In an article about 401(k) plans, and the plans of some Democrats to take them away, the L.A. Times tells us:
But even Noble Prize-winning economists have admitted that they don’t closely monitor their 401(k) statements — allowing an initially well-balanced portfolio to become dangerously overexposed to stocks as those investments grow faster than bonds.
Yeah, but who really cares about the thoughts of an economist whose top honor is winning an engineering prize?
Hooray for the four layers of editors!
On a serious note: James Rainey recently mocked Rush Limbaugh for warning that Democrats have been talking about taking away your 401(k):
In a time when the nation calls out for cool leadership and rational discussion, Limbaugh stirs the caldron, a tendency he proved in a particularly grotesque way last week when he accused Obama’s party of plotting a government takeover of 401(k) retirement plans.
“They’re going to take your 401(k), put it in the Social Security trust fund, whatever the hell that is,” Limbaugh woofed. “Trust fund, my rear end.”
A slight problem with Limbaugh’s report: Obama and the Democrats have proposed no such thing.
The proposal, in fact, emanated from a single economist, one of many experts testifying to a congressional committee.
The president-elect has thus far shown as much interest in taking over your 401(k) as he has in moving the capital to Nairobi.
That may be, but that’s not quite what Rush said. Limbaugh’s specific accusation — that “[h]is [Obama's] party is now talking about a government takeover of 401(k)s” — is supported by today’s front-page article, which tells us:
“The current 401(k) system has not turned out to be as secure as we want it to be,” said Rep. George Miller (D-Martinez), chairman of the House Education and Labor Committee. “It has not provided the returns that we want it to. And it’s not provided the level of savings that we want it to. It’s kind of failing on a number of fronts.
“Should there be a serious reassessment? Absolutely,” he said.
Miller’s committee already has held two hearings on the effects of the financial crisis on retirement savings plans. At one, a professor from New York’s New School for Social Research called for creating government-backed retirement savings accounts that would offer a guaranteed, inflation-adjusted 3% return. The government would contribute to the accounts using money gained by eliminating the annual tax breaks for 401(k) savings — about $80 billion.
The idea has not been embraced by key lawmakers, perhaps in part because abolishing the tax break on 401(k) savings could reduce participation.
But the fact that the idea received a serious hearing before Congress is a measure of how much the crisis has shaken confidence in the 401(k) approach.
“In July, my plan was looked on at best as a noble idea . . . but completely unrealistic,” said the plan’s author, Teresa Ghilarducci, a professor of economic policy analysis at the New School and a longtime critic of 401(k) plans. “I was viewed as thinking out of the box, and now I’m in the box.”

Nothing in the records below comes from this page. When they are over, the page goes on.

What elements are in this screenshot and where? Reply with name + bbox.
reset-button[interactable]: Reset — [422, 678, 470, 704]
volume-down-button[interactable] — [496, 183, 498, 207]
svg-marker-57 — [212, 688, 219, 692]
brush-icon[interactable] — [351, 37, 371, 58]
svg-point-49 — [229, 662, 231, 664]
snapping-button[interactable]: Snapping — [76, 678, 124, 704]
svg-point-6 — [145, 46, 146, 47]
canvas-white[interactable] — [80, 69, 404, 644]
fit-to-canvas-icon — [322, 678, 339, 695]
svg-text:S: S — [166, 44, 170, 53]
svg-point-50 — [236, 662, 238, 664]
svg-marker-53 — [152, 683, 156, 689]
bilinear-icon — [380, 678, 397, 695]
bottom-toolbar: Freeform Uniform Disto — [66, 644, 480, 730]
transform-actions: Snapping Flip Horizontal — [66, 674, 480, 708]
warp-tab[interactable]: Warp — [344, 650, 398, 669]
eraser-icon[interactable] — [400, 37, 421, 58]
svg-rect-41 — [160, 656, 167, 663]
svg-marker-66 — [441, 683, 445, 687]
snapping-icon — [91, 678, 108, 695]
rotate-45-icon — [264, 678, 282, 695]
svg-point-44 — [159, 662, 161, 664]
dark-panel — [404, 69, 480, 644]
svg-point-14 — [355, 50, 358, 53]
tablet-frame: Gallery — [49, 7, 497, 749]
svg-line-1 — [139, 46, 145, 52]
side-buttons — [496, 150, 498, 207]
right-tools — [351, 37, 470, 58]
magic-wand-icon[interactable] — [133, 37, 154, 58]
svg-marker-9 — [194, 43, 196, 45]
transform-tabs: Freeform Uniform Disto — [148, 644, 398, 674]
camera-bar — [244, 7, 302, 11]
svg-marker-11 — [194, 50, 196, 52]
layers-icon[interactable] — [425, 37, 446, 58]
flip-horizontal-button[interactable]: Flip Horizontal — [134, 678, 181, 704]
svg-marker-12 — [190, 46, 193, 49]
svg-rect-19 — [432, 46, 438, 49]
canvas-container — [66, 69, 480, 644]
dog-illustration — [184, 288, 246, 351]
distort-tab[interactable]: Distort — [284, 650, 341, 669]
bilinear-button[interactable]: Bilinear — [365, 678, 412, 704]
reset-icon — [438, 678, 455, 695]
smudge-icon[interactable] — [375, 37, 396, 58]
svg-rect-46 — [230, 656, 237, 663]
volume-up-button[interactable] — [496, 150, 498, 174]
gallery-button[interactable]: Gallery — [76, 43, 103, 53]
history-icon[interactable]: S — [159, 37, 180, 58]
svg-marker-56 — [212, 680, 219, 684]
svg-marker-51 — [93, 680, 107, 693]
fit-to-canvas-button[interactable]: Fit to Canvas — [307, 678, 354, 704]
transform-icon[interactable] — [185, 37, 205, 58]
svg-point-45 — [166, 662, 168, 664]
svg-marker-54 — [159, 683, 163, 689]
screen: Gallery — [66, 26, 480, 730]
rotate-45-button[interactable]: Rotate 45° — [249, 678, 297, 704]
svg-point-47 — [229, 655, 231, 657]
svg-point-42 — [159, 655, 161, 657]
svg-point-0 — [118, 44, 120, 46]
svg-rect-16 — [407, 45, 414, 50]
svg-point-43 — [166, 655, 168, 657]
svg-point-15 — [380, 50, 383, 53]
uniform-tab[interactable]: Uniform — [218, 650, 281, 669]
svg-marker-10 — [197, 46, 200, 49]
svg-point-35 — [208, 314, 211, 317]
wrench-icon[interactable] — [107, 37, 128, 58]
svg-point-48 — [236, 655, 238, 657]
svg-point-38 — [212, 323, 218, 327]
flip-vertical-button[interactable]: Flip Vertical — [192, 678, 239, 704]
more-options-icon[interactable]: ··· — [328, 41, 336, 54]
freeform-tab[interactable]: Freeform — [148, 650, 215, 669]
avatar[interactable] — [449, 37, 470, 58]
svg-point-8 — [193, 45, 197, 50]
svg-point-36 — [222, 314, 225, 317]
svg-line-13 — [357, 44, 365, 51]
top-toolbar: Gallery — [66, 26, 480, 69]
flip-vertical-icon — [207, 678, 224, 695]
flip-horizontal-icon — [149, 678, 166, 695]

(Doesn’t she mean a “nobel idea”?)
It’s reassuring to know that someone who wants to kill your 401(k) plan considers herself to be “in the box.”
P.S. Rainey is the same guy who told us not to worry about the Fairness Doctrine. They’re not going to take away your 401(k), Rainey assures us, and “nobody” is talking about implementing the Fairness Doctrine. Nobody! [Said in the rushed tones used to disclose onerous loan terms at the end of a radio commercial for refinancing:] ExceptforChuckSchumerJeffBingamanDickDurbinandafewotherDemocratlawmakers.
I imagine Rainey will still be mocking conservatives even after Democrats have convened hearings on the subject, and supporters of the Fairness Doctrine are describing themselves as “in the box.”